» **Exercise**:
The expected answer is the set of lines in the data below between the line holding "im Haus „Zum" and the line holding "Wahl eines/r Protokollführers/in, 3.", inclusive, written out exactly.

» **Data provided**:

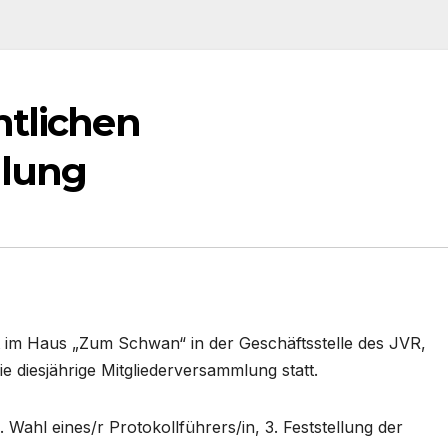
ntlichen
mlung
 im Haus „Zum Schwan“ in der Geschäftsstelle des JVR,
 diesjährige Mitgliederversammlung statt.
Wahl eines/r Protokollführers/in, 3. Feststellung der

--

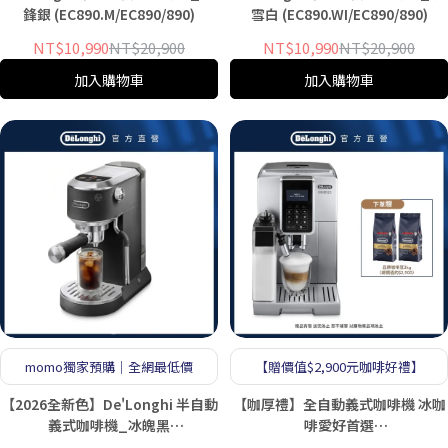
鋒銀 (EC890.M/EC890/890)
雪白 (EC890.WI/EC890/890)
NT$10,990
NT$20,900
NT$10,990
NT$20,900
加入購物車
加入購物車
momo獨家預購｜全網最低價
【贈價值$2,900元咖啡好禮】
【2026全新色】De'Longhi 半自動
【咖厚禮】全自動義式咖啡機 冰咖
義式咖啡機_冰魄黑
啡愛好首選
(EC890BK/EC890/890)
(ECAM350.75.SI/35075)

» **Output of the task**:
 im Haus „Zum Schwan“ in der Geschäftsstelle des JVR,
 diesjährige Mitgliederversammlung statt.
Wahl eines/r Protokollführers/in, 3. Feststellung der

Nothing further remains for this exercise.